Some months back the TLS also published a letter that was a reaction to a review of a book whose title I have forgotten, but I do remember that one of the letter-writer’s points was that the UK owed (somebody) reparations for its role in the slave trade back in the 18th and 19th century. As I said, this is not the sort of stuff I signed up for when I paid for my subscription, but it was at least written in response to a book review, and it led to a series of letters on the topic being published in further issues that were, to be fair, intelligent and well-written. It sort of stands to reason that if you can’t write, your letter will not get published in the Times Literary Supplement.

Now, to the extent that I think of slavery reparations at all, I naturally think of them in the context of the USA, where slavery did exist until the end of the US Civil War.  A straightforward statement about this idea is that any reparations policy in the US would involve payments from people who never owned slaves to people who never were slaves. Accurate as that is, it glosses over some of the discussion that arose in that series of TLS letters. Specifically, the idea that it is the government of the UK (or US) that is responsible for slavery, and so it is that government’s responsibility to pay reparations. (My readers may be aware that Britain in the early 19th century outlawed slavery and set the formidable Royal Navy the task of interdicting international slave trading. This does not, in the view of some, absolve it of the need to pay reparations.)

That governmental perspective does not answer the point that the recipients of the payments would still be people who were never slaves. Still, one could say that societies do compensate the heirs of the wronged in some cases, although how any government would determine if any living individual had enslaved ancestors, I can’t imagine.

So, back to the most recent letter on reparations in the TLS, which is what got me thinking about all this. The writer met the ‘governmental responsibility’ argument head-on, in a way that echoed one of my other thoughts about this. Said writer put it better than I ever could, however.

The writer’s basic point is that any reparations would do more harm than good. He (it is a he) points out that any justice system must look both backward and forward in time. Backward: what happened? Forward: what is to be done about it?

Sometimes, he notes, the best response to what happened is to do nothing. He then provides an example of a situation in which quasi-juridical arguments were used to insist that reparations must be made: The Treaty of Versailles. The punitive provisions of that treaty are widely regarded as providing the fertilizer for the growth of Nazism in Germany, and the ensuing calamity of WWII. The writer’s final two sentences: “The victors did not think through what they were doing. One world war was a tragedy, two was partly carelessness.”

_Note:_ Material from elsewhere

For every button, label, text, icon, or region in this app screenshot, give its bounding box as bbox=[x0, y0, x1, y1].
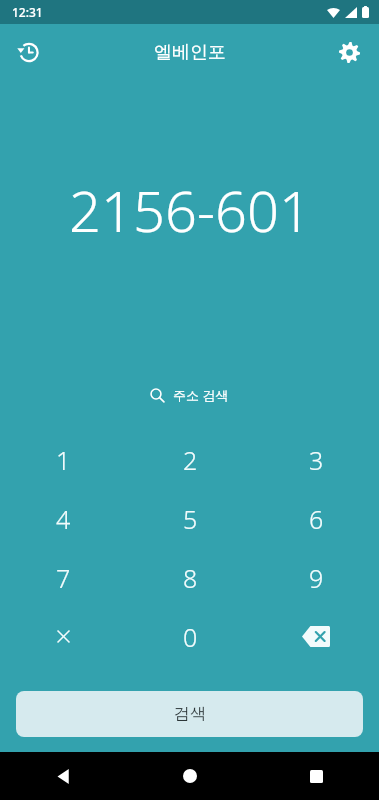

As I noted, folks who write to the TLS can write. This captures, in words better than any I could devise, one of my misgivings about the whole reparations idea: it seems guaranteed to foster ongoing racial enmity. And, what happens when the payment of said reparations results in no material improvement in the lives of most recipients, as it almost certainly will not? A claim that it was insufficient?

Much of what has passed for governmental policy in much of the Western World with regard to race in the last 15 years seems to me to be designed to guarantee that very outcome: ongoing racial enmity. I very much suspect that there has been created a significant class of people whose livelihood depends on that being the ongoing situation. Reparations would further feed this. A large group of people would feel, not inaccurately, that they are being taxed to pay for sins that neither they nor their ancestors had any part in. That could not end well for anyone, with the possible exception of those invested in grievance.